壱、始計篇 6 兵は詭道なり

孫子の兵法

 兵は詭道なり。故に能なるもこれに不能を示し、用なるもこれに不用を示し、近くともこれに遠きを示し、遠くともこれに近きを示し、利にしてこれを誘い、乱にしてこれを取り、実にしてこれに備え、強にしてこれを避け、怒にしてこれをみだし、卑にしてこれを驕らせ、佚にしてこれを労し、親にしてこれを離す。その無備を攻め、その不意に出づ。これ兵家の勝にして、先には伝うべからざるなり。


 戦争は、しょせん、だまし合いである。

 たとえば、できるのにできないふりをし、必要なのに不必要と見せかける。遠ざかるとみせかけて近づき、近づくと見せかけて遠ざかる。有利と思わせて誘い出し、混乱させて突きくずす。充実している敵には退いて備えを固め、強力な敵に対しては戦いを避ける。わざと挑発して消耗させ、低姿勢に出て油断をさそう。休養十分な敵は奔命に疲れさせ、団結している敵は離間をはかる。敵の手薄につけこみ、敵の意表をつく。

 これが勝利を収める秘訣である。これは、あらかじめこうだときめてかかることはできず、たえず臨機応変の運用を心がけなければならない。


【仕事・職場で】

 相手の裏をかくことが勝利につながるのだが、裏をかくためには相手の実を把握していなくてはできない。逆に言えば、こちらの実を把握されていては相手の有利にはたらく。

 取り掛かりやすいことは、自分の実をつかませないことである。「能ある鷹は爪を隠す」など、孫子兵法以外でも同じことを考えている。

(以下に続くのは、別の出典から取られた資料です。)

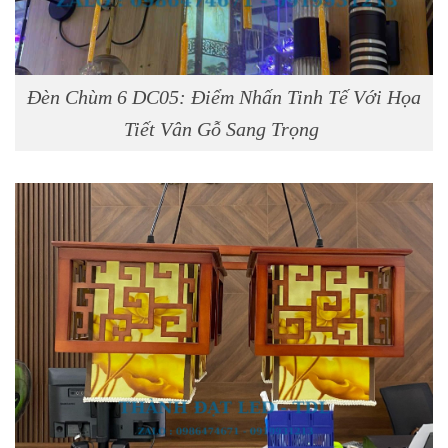
Đèn Chùm 6 DC05: Điểm Nhấn Tinh Tế Với Họa
Tiết Vân Gỗ Sang Trọng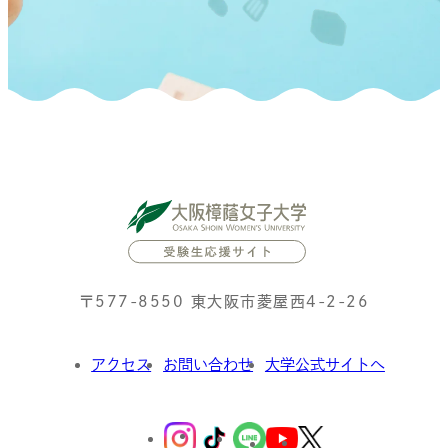
〒577-8550 東大阪市菱屋西4-2-26
アクセス
お問い合わせ
大学公式サイトへ
外
部
外
外
外
サ
外
外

 その上で、相手の実をつかむことができれば、争う前から勝敗は決しているようなものである。


★常に100%の力を出していると、それが当たり前と思われてしまう。

★日頃70%で働いて、いざというときに90%の力を発揮すると高く評価される。仕事のできるできないは、相対評価だからである。

★実力の隠し過ぎには要注意。まわりの人との相対評価をされるので、まわりの実に応じた力量を発揮する必要はある。あまりに低い力を見せ続けると、処分の第一候補にされてしまう。